The Competition Authority has stopped short of sanctioning the Topaz consortium's multimillion-euro takeover of Statoil's Irish business by seeking additional information on the deal before making its final decision.
The request amounts to a minor setback for Topaz, which already owns the Shell network of filling stations. However, a spokesman said the group was "absolutely confident" of a successful outcome to the process.
There is no deadline on Topaz and Statoil to produce the information required by the authority, which will be allowed by a further period of one-month to consider the information it receives.
Neither the authority's spokesman nor the Topaz spokesman would identify the particular information that the authority was seeking from the companies. It is likely, however, that the antitrust body wants information on whether the combination of the Statoil and Shell assets will result in the elimination or reduction of competition in a particular sector in a particular location. For example, Statoil and Shell are each known to own oil terminals in Galway.
When combined with the Shell business, the Statoil deal gives Topaz direct control of more than 100 filling stations and distribution agreements with another 300 dealer-owned stations.
According to the authority's website, it made the request for information on August 11th. That was last day of the initial one-month period of scrutiny that the authority is allowed. The request stopped the clock on that process. The body has the power after its initial scrutiny to clear a deal, seek further information or trigger a full investigation of the transaction. While it did not take the option of clearing the deal straight away, Topaz believes the deal will ultimately get the go-ahead.

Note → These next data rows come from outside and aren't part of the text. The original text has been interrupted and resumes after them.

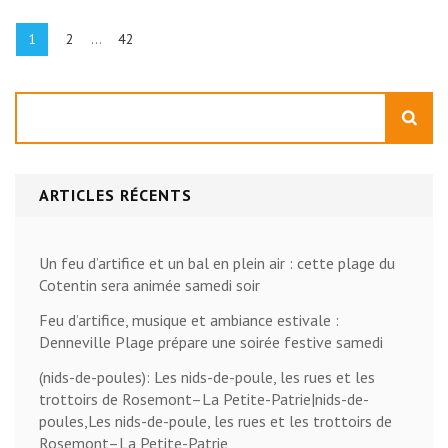
Navigation
des
Page
Page
Page
1
2
…
42
articles
Rechercher
ARTICLES RÉCENTS
Un feu d’artifice et un bal en plein air : cette plage du
Cotentin sera animée samedi soir
Feu d’artifice, musique et ambiance estivale :
Denneville Plage prépare une soirée festive samedi
(nids-de-poules): Les nids-de-poule, les rues et les
trottoirs de Rosemont–La Petite-Patrie|nids-de-
poules,Les nids-de-poule, les rues et les trottoirs de
Rosemont–La Petite-Patrie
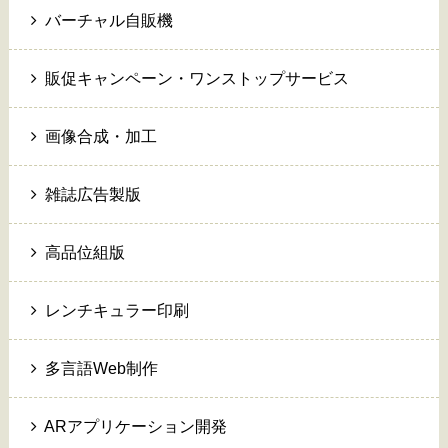
バーチャル自販機
販促キャンペーン・ワンストップサービス
画像合成・加工
雑誌広告製版
高品位組版
レンチキュラー印刷
多言語Web制作
ARアプリケーション開発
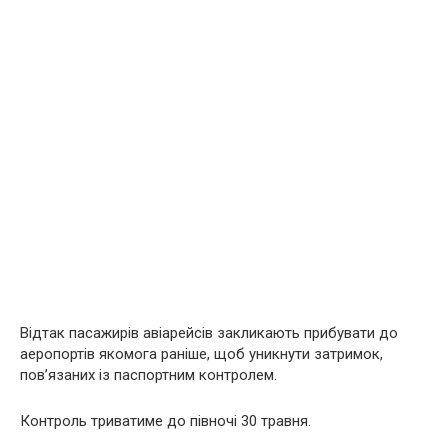
Відтак пасажирів авіарейсів закликають прибувати до
аеропортів якомога раніше, щоб уникнути затримок,
пов’язаних із паспортним контролем.
Контроль триватиме до півночі 30 травня.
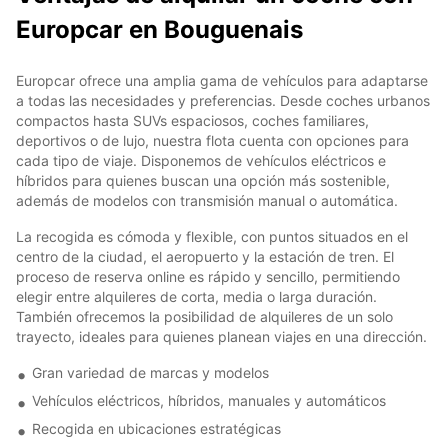
Europcar en Bouguenais
Europcar ofrece una amplia gama de vehículos para adaptarse
a todas las necesidades y preferencias. Desde coches urbanos
compactos hasta SUVs espaciosos, coches familiares,
deportivos o de lujo, nuestra flota cuenta con opciones para
cada tipo de viaje. Disponemos de vehículos eléctricos e
híbridos para quienes buscan una opción más sostenible,
además de modelos con transmisión manual o automática.
La recogida es cómoda y flexible, con puntos situados en el
centro de la ciudad, el aeropuerto y la estación de tren. El
proceso de reserva online es rápido y sencillo, permitiendo
elegir entre alquileres de corta, media o larga duración.
También ofrecemos la posibilidad de alquileres de un solo
trayecto, ideales para quienes planean viajes en una dirección.
Gran variedad de marcas y modelos
Vehículos eléctricos, híbridos, manuales y automáticos
Recogida en ubicaciones estratégicas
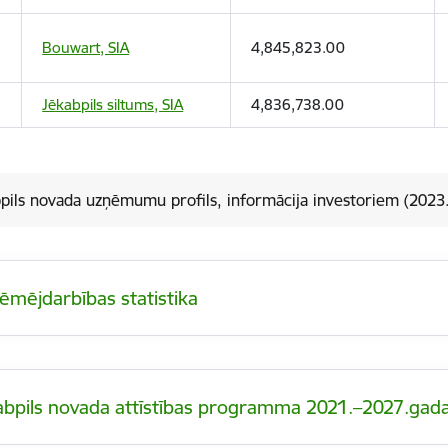
Bouwart, SIA
4,845,823.00
Jēkabpils siltums, SIA
4,836,738.00
pils novada uzņēmumu profils, informācija investoriem (202
ēmējdarbības statistika
abpils novada attīstības programma 2021.–2027.ga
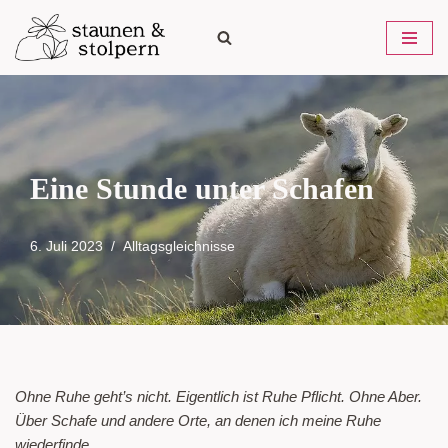
Zum
Inhalt
springen
Eine Stunde unter Schafen
6. Juli 2023
Alltagsgleichnisse
Ohne Ruhe geht’s nicht. Eigentlich ist Ruhe Pflicht. Ohne Aber.
Über Schafe und andere Orte, an denen ich meine Ruhe
wiederfinde.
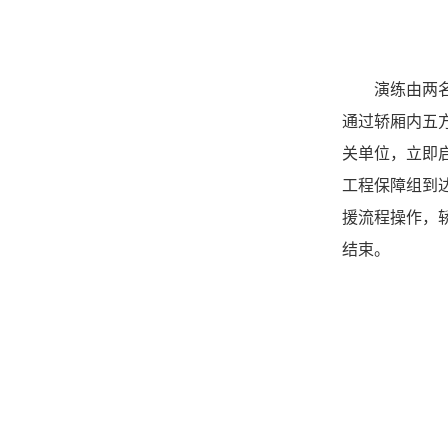
演练由两
通过轿厢内五
关单位，立即
工程保障组到
援流程操作，
结束。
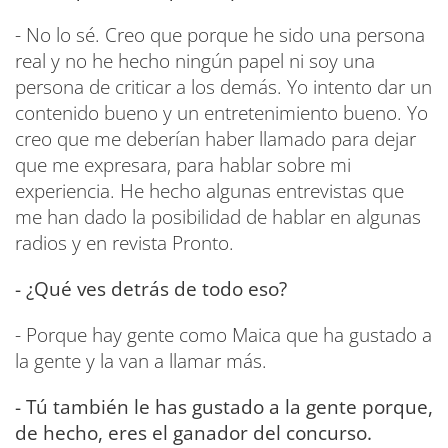
- No lo sé. Creo que porque he sido una persona
real y no he hecho ningún papel ni soy una
persona de criticar a los demás. Yo intento dar un
contenido bueno y un entretenimiento bueno. Yo
creo que me deberían haber llamado para dejar
que me expresara, para hablar sobre mi
experiencia. He hecho algunas entrevistas que
me han dado la posibilidad de hablar en algunas
radios y en revista Pronto.
- ¿Qué ves detrás de todo eso?
- Porque hay gente como Maica que ha gustado a
la gente y la van a llamar más.
- Tú también le has gustado a la gente porque,
de hecho, eres el ganador del concurso.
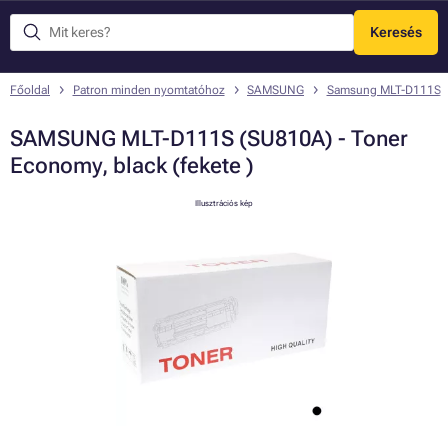
Keresés
Menü
Főoldal
Patron minden nyomtatóhoz
SAMSUNG
Samsung MLT-D111S
SAMSUNG MLT-D111S (SU810A) - Toner
Economy, black (fekete )
Illusztrációs kép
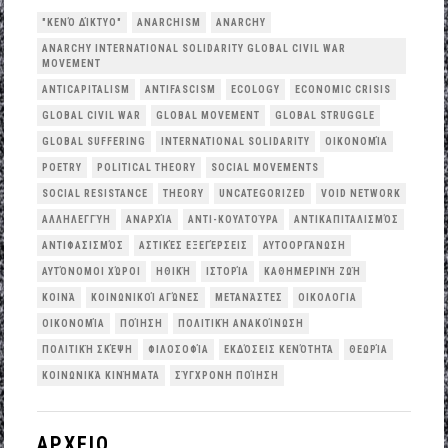
"ΚΕΝΌ ΔΊΚΤΥΟ"
ANARCHISM
ANARCHY
ANARCHY INTERNATIONAL SOLIDARITY GLOBAL CIVIL WAR
MOVEMENT
ANTICAPITALISM
ANTIFASCISM
ECOLOGY
ECONOMIC CRISIS
GLOBAL CIVIL WAR
GLOBAL MOVEMENT
GLOBAL STRUGGLE
GLOBAL SUFFERING
INTERNATIONAL SOLIDARITY
OΙΚΟΝΟΜΊΑ
POETRY
POLITICAL THEORY
SOCIAL MOVEMENTS
SOCIAL RESISTANCE
THEORY
UNCATEGORIZED
VOID NETWORK
ΑΛΛΗΛΕΓΓΎΗ
ΑΝΑΡΧΊΑ
ΑΝΤΙ-ΚΟΥΛΤΟΎΡΑ
ΑΝΤΙΚΑΠΙΤΑΛΙΣΜΌΣ
ΑΝΤΙΦΑΣΙΣΜΌΣ
ΑΣΤΙΚΈΣ ΕΞΕΓΈΡΣΕΙΣ
ΑΥΤΟΟΡΓΆΝΩΣΗ
ΑΥΤΌΝΟΜΟΙ ΧΏΡΟΙ
ΗΘΙΚΉ
ΙΣΤΟΡΊΑ
ΚΑΘΗΜΕΡΙΝΉ ΖΩΉ
ΚΟΙΝΆ
ΚΟΙΝΩΝΙΚΟΊ ΑΓΏΝΕΣ
ΜΕΤΑΝΆΣΤΕΣ
ΟΙΚΟΛΟΓΙΑ
ΟΙΚΟΝΟΜΊΑ
ΠΟΊΗΣΗ
ΠΟΛΙΤΙΚΉ ΑΝΑΚΟΊΝΩΣΗ
ΠΟΛΙΤΙΚΉ ΣΚΈΨΗ
ΦΙΛΟΣΟΦΊΑ
ΕΚΔΌΣΕΙΣ ΚΕΝΌΤΗΤΑ
ΘΕΩΡΊΑ
ΚΟΙΝΩΝΙΚΆ ΚΙΝΉΜΑΤΑ
ΣΎΓΧΡΟΝΗ ΠΟΊΗΣΗ
ΑΡΧΕΙΟ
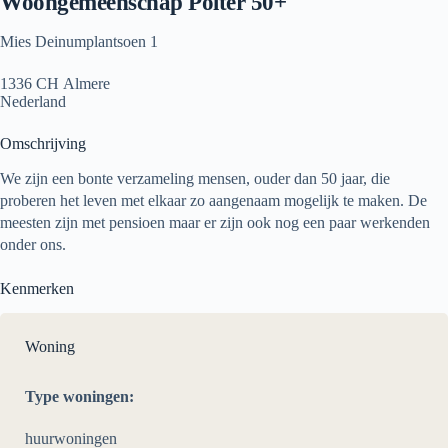
Woongemeenschap Polter 50+
Mies Deinumplantsoen 1
1336 CH Almere
Nederland
Omschrijving
We zijn een bonte verzameling mensen, ouder dan 50 jaar, die
proberen het leven met elkaar zo aangenaam mogelijk te maken. De
meesten zijn met pensioen maar er zijn ook nog een paar werkenden
onder ons.
Kenmerken
Woning
Type woningen:
huurwoningen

"The Competition Authority's consideration is following its normal course and we're co-operating fully," its spokesman said.
Statoil indicated this month that it will realise a net gain in the region of only €76 million from the sale of its Irish business. Such a gain would be considerably less than the price of some €280 million that was mooted around the time of the deal in June.
However, Topaz chairman Neil O'Leary said afterwards that the real figure was "significantly less" than that. Some sources contend that the actual price may have been in the region of €140 million, a sum that said by others to radically understate the price.